### Data
=== Begin Enclosure ===
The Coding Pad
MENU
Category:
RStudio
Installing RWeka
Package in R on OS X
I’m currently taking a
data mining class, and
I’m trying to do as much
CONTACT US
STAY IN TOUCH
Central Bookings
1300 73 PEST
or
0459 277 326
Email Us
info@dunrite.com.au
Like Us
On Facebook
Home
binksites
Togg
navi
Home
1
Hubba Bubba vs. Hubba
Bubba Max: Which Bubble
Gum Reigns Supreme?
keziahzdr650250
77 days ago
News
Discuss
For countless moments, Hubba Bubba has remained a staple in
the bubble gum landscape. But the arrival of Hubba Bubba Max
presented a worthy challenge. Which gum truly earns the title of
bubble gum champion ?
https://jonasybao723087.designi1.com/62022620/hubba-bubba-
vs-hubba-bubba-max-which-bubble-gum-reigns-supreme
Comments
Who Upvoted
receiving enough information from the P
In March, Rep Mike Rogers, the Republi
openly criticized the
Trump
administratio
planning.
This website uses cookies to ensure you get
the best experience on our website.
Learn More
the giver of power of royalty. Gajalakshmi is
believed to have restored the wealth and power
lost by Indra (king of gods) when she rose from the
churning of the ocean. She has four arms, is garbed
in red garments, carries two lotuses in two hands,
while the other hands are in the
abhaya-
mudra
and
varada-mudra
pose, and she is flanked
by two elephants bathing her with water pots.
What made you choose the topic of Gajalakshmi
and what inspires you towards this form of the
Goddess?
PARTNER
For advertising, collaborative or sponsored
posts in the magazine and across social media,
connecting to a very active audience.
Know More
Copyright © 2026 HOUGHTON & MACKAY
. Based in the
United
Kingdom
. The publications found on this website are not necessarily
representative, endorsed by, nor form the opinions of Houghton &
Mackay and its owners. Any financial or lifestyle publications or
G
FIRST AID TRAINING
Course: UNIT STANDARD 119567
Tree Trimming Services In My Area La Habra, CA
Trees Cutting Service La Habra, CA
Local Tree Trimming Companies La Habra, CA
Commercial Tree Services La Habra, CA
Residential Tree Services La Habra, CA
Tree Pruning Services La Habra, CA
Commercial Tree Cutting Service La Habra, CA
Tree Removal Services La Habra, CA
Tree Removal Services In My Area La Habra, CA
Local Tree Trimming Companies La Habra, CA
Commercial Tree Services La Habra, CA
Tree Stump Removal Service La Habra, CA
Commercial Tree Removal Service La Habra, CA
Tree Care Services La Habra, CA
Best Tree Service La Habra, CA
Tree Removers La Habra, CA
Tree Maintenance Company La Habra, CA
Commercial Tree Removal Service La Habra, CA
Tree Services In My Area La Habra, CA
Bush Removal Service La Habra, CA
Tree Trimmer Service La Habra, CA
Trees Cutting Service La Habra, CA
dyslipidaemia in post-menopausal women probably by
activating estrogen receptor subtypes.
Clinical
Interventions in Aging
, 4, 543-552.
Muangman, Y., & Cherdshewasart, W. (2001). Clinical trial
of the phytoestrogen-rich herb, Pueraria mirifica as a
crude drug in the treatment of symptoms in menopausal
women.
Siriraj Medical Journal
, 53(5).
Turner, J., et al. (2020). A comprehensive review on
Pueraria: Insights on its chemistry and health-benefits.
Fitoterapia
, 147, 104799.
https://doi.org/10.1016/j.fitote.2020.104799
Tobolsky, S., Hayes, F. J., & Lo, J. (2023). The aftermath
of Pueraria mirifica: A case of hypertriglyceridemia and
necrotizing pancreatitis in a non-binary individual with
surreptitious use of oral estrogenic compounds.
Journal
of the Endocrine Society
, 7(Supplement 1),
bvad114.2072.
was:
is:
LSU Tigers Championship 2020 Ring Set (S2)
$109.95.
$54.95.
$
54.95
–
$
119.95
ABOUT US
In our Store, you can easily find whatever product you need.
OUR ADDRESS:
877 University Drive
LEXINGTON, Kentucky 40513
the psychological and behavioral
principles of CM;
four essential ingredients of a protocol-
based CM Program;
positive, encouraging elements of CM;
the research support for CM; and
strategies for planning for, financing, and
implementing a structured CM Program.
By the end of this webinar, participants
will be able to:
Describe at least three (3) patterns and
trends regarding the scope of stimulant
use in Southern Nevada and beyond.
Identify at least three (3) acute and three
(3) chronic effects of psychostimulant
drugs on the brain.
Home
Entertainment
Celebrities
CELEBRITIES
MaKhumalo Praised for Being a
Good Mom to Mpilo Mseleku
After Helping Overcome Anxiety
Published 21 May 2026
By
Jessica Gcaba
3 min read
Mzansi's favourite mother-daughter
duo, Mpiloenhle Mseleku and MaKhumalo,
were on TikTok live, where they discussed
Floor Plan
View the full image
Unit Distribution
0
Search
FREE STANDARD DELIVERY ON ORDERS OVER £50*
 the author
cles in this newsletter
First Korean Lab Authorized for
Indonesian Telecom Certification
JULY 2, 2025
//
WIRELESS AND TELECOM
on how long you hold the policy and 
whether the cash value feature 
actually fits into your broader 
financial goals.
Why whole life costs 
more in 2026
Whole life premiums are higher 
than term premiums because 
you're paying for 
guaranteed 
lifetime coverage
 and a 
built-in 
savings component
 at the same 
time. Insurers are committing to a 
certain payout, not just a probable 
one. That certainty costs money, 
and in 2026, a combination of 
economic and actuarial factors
=== End Enclosure ===
### Directions
Establish how many lines of the data above contain "https". State that number and no more.

### Answer to this task
2